Let us take a moment to look at the word redemption. Some synonyms include recovery, rescue, honoring, fulfillment, saving, and absolution. When I look at this list, I see all of these words associated with Naomi. However, the one that stands out to me the most is fulfillment.


In chapter one, Naomi desires to change her name to Mara saying, “I went away full, but the Lord has returned me empty.” (v21) This emptiness is something that we all have felt at time. For one reason or another, we feel that we have lost a significant part of ourselves. This can create void in our lives that is often filled with destructive habits. In some cases, however, individuals choose to fill that void with positive, life-giving habits, such as service opportunities or hobbies that bring out the goodness in themselves or others.


This emptiness changes for Naomi as her widowed daughter-in-law meets Boaz and begins a new family. Naomi was willing to give up and give into her emptiness but through Ruth God had other plans. Ruth did not abandon her when she was given the chance (1:11-18). Instead, she works to provide for Naomi and in that dedication was noticed by Boaz as a woman who was upright and honorable. Their child is placed in the hands of Naomi and she is fulfilled once again.

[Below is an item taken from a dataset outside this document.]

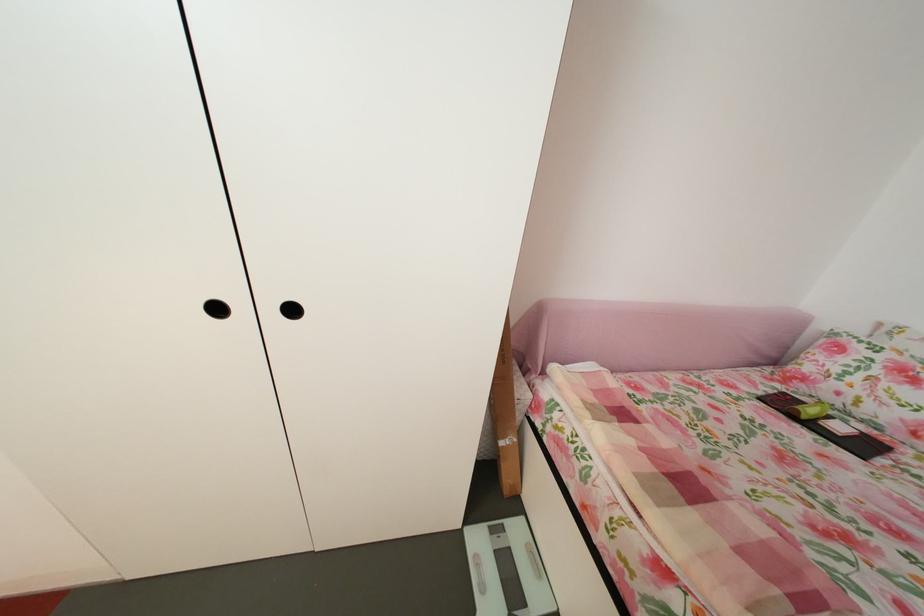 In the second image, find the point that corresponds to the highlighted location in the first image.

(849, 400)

Now, anyone will tell you that the loss of one person is not redeemed by the gain of another. Or in the instance of Naomi, the loss of a husband and two sons does not instantly become redeemed by the birth of Obed. However, there is a change in a person’s life when that loss is given hope. There is a light that begins to pierce the darkness. This is where God uses a grain of opportunity to offer something life giving to fill the void.


The prologue to John (John 1) gives us an image of Jesus as the light that pierces the darkness that can not be extinguished. This is a beautiful vision of God’s work in our lives individually and also universally. The idea that the Word of God (Christ) brings light to our darkness is where redemption happens. Not because of what we are doing for ourselves but because of what God is doing for us.

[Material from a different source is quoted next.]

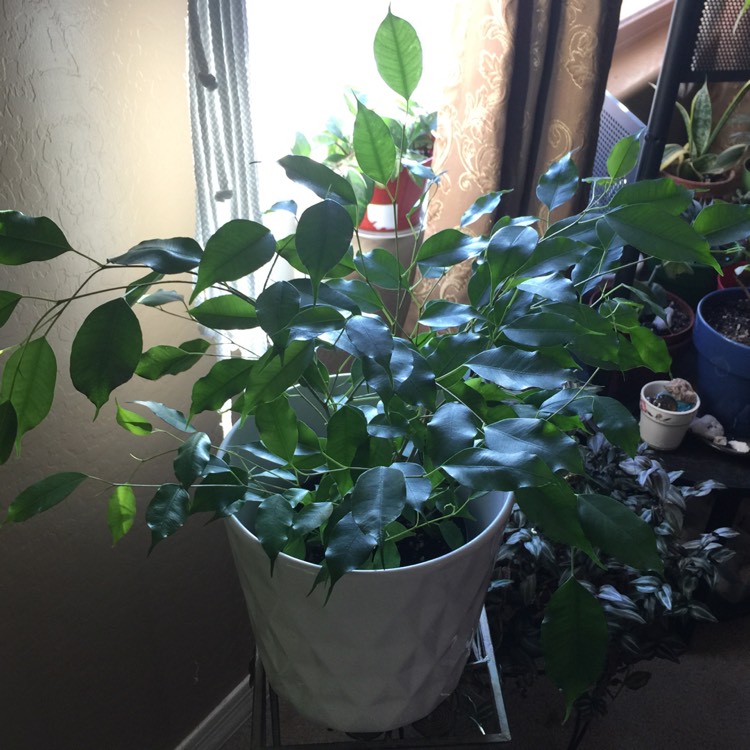 The height and width of the screenshot is (750, 750). Identify the location of ledge. (628, 64).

Looking again at the story of Naomi, who was destitute. Her redemption happened not through her own doing but through the actions of Ruth, who did not abandon her but instead provided her sustenance and eventually a child who would give hope to the hopeless. In the same way God redeems us not through our doing but all through grace (unmerited favor) providing for us over and over again in the light of the world.


Let us now look into our own lives at the times and places where we have felt alone, abandoned, lost, afraid, hopeless, angry, or depressed. These are where we can identify with Naomi’s experience of emptiness. How did God provide for you in that void and that place of pain? What was the light that pierced the darkness? Where did hope arise? When fulfillment begin to take shape?


Naming these experiences are not only helpful for our own recovery but also for others who need to hear our testimonies of fulfillment and redemption. It is important that we share our stories and give others hope when they feel there is none. Just as we are given the story of Naomi and Ruth, we need stories to give life to others. Maybe it is not only our stories but also our experiences that give hope. We, as a community of faith, are a collection of wisdom to offer one another. A library of lives lived where we can offer light into other’s darkness. This is the power of community and the grace that God offers in the midst of emptiness.


Bethlehem was that place for Naomi. It was a community that received her in the midst of emptiness and suffering. It was the place where she was loved and cared for and received that graceful provision from God. Interesting enough, the city of Bethlehem (meaning “House of Bread”) is where the Son of God would be born. Hope out of emptiness. Light overcoming darkness. Redemption and fulfillment.